Immunities are really for NPCs and monsters.
100% not true: the "mindless rage" feature makes berserker barbarians unaffected by charmed and frightened conditions while raging; monks are immune to poison, disease and magical ageing effects; Circle of the land druids are immune to poison, disease and being charmed or frightened by elementals or fey; paladins are immune to disease and can't be frightened while conscious, and oath of devotion paladins can't be charmed while conscious or be charmed, frightened or possessed by fey, aberrations, celestials, fiends, undead or elementals. Also, the fey ancestry racial trait makes elves immune to being put to sleep by magic.

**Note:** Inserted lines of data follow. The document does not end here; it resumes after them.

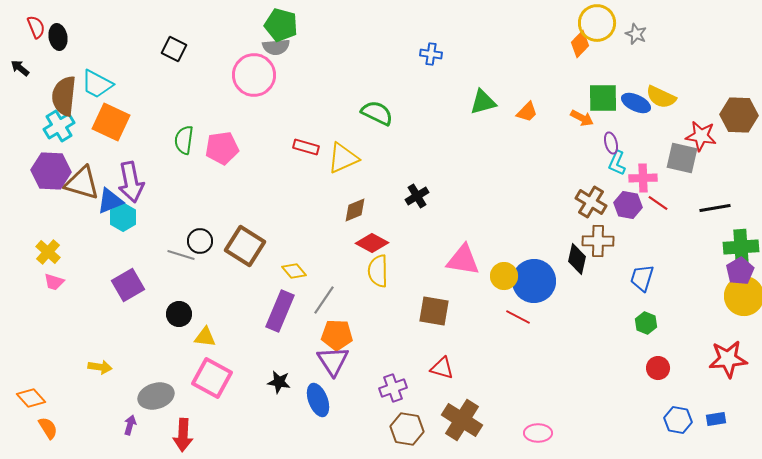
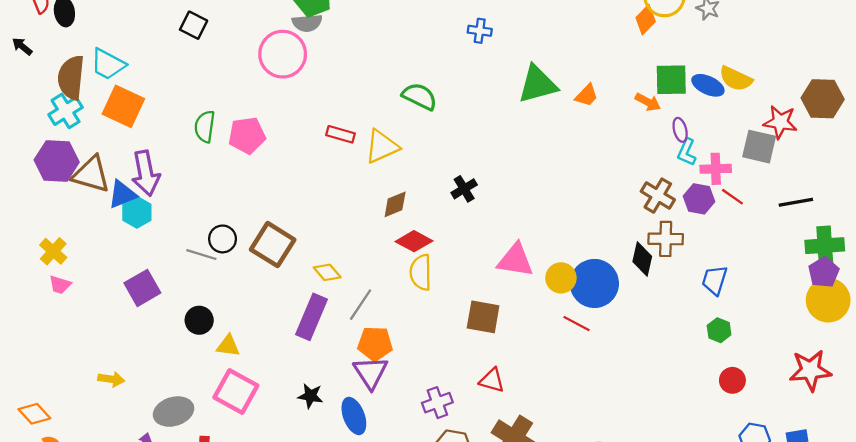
green triangle: (483, 102) -> (538, 84), size x1.4

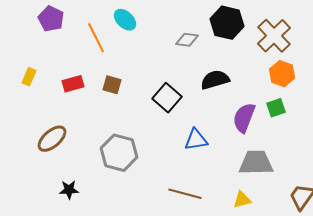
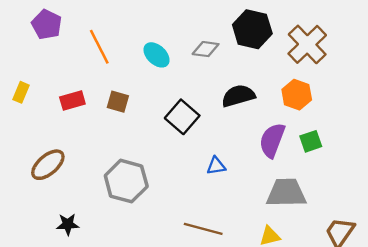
cyan ellipse: (125, 20) -> (157, 55), moved
orange hexagon: (282, 74) -> (297, 95), moved
green square: (276, 108) -> (311, 141), moved
blue triangle: (196, 140) -> (216, 166), size x0.7

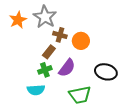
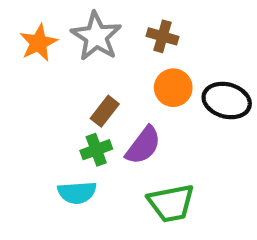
brown cross: (60, 35) -> (163, 36), moved
black ellipse: (106, 72) -> (227, 101), moved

A tiefling Storm Soul Sorcerer that takes the Infernal Constitution feat has resistance to Cold, Fire, Poison, Lighting, and Thunder damage and will eventually gain immunity to the last two. Short of multiclassing, there aren't many options for getting more always-on resistances to damage than that. And most multiclass combos that give resistance to a different damage type than one of those are going to wind up being MAD.
Find your own truth, choose your enemies carefully, and never deal with a dragon.
"Canon" is what's factual to D&D lore. "Cannon" is what you're going to be shot with if you keep getting the word wrong.